Etre artiste chez nous c’est accepter de mourir, c’est la descente en enfer, c’est la vie et demi. L’artiste n’est pas un veilleur de nuit, ni un objecteur des consciences, c’est quelqu’un qui doit toujours tirer la sonnette d’alarme. Son art doit interroger, susciter, remettre en question et pour jouer pleinement ce rôle, il doit être un homme libre, pas prisonnier d’un système politique, d’un lobby, d’un clan ou d’une obédience quelconque. Tel un sphinx, l’artiste doit être au-dessus des contingences, planer au-dessus de la société tout en ayant un ancrage avec le sol. En résumé, je dirais qu’être artiste c’est choisir soi-même sa liberté. Pour ce qui me concerne, il serait étonnant qu’après m’être libéré du joug de la femme, je devienne l’esclave d’un homme. »

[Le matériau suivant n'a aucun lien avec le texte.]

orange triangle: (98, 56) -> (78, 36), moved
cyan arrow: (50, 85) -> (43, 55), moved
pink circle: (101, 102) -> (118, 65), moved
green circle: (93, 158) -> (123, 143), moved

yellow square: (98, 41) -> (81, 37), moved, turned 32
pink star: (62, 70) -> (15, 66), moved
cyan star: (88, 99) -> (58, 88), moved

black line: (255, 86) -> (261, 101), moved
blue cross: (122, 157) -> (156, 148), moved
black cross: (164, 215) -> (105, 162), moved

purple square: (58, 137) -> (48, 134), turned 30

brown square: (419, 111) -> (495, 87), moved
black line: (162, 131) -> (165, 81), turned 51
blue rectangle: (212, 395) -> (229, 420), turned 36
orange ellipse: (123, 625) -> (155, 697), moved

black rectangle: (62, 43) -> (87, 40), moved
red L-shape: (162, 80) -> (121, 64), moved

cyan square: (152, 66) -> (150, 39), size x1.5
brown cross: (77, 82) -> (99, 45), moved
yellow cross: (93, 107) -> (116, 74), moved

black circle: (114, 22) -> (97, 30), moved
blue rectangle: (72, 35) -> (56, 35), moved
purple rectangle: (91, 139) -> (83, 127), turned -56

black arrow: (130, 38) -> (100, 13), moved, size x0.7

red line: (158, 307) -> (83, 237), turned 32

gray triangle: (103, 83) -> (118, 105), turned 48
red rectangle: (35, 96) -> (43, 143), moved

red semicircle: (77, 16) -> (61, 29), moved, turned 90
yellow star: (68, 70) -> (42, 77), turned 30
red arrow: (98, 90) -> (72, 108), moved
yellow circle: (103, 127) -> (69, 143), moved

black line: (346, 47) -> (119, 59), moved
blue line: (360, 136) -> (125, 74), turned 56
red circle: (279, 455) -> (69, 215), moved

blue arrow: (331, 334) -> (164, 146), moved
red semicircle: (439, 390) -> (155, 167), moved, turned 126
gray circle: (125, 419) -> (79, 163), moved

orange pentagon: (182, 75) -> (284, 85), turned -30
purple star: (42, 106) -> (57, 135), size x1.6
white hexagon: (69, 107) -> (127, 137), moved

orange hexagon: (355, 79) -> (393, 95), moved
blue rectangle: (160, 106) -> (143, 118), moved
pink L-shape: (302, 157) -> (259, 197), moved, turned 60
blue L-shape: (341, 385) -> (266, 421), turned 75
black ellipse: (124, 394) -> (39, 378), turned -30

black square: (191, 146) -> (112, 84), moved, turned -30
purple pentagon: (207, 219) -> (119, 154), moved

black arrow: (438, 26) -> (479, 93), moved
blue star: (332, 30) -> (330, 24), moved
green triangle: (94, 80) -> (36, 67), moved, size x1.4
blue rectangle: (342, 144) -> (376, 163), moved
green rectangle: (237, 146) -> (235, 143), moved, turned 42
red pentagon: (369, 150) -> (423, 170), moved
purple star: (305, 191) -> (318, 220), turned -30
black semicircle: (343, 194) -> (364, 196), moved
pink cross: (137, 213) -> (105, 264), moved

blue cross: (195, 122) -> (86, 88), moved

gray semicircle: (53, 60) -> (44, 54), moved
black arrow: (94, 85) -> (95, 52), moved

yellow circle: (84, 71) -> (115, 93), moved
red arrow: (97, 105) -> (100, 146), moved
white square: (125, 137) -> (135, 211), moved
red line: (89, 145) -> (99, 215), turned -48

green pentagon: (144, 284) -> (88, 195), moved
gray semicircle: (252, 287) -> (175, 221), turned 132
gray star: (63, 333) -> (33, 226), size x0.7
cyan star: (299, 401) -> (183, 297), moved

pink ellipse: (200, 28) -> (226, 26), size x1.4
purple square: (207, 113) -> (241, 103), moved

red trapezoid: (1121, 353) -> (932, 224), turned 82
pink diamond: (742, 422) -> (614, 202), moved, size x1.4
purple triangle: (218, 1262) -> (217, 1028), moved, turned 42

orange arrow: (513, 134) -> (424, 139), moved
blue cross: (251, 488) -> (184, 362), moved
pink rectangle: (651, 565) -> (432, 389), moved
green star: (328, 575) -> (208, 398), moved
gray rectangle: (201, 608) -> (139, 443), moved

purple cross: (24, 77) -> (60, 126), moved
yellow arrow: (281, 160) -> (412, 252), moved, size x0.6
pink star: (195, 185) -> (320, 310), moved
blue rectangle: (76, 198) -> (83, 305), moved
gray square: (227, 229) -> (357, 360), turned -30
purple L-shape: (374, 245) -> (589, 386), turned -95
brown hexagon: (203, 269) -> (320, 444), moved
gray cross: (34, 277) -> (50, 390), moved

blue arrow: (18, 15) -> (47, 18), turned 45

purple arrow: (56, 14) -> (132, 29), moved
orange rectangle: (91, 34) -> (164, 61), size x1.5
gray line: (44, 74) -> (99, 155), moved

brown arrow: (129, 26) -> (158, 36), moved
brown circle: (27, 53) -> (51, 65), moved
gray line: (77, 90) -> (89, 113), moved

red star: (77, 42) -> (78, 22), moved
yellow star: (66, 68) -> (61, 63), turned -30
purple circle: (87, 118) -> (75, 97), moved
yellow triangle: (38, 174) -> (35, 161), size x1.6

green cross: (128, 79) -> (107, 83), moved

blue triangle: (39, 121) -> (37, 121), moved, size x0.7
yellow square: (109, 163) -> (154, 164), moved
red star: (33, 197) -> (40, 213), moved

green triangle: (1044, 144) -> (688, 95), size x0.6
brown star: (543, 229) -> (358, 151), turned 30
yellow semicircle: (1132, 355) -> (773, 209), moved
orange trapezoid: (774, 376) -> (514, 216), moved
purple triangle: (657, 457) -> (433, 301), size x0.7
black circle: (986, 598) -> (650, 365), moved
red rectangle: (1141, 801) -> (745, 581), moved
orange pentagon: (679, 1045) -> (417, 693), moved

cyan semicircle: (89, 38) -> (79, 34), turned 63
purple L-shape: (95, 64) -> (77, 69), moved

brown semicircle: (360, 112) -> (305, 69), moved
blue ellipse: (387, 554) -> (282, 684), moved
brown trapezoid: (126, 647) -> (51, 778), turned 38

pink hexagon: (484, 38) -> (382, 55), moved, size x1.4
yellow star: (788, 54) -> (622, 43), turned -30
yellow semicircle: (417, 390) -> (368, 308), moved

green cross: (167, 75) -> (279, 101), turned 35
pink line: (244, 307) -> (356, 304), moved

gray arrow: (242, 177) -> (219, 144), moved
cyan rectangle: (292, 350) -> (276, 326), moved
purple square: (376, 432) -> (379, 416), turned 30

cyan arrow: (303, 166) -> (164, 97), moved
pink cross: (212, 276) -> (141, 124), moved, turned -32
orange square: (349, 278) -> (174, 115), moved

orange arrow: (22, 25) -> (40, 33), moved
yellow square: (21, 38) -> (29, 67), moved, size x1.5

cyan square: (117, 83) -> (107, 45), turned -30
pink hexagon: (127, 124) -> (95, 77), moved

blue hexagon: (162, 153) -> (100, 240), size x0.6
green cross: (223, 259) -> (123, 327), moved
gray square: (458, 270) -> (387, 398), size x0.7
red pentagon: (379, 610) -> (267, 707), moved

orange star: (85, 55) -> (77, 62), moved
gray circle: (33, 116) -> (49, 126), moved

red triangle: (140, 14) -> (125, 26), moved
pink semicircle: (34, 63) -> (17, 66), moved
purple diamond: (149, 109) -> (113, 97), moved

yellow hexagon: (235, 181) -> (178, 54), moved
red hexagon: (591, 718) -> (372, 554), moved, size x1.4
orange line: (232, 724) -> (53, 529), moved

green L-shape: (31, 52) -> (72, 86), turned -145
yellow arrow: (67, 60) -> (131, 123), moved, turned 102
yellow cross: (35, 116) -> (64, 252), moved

« Au début, je donnais l’impression à tout le monde que je ne voulais rien faire, même à mes copains. Je faisais du n’importe quoi. Même maintenant, ça ne veut pas dire grand chose pour eux, mais ils m’acceptent comme ça parce que j’ai commencé un peu à en vivre. Ma mère a la même réaction, parce qu’elle voit que son fils a une voiture, qu’il a une maison et qu’il lui donne du fric de temps en temps. Elle ne se pose pas d’autre question. Dans les moments pécuniairement difficiles, on peut me conseiller de changer de boulot, d’aller compter des sacs de cacao au port, mais tant que ça va de ce coté, il n’y a pas de problème.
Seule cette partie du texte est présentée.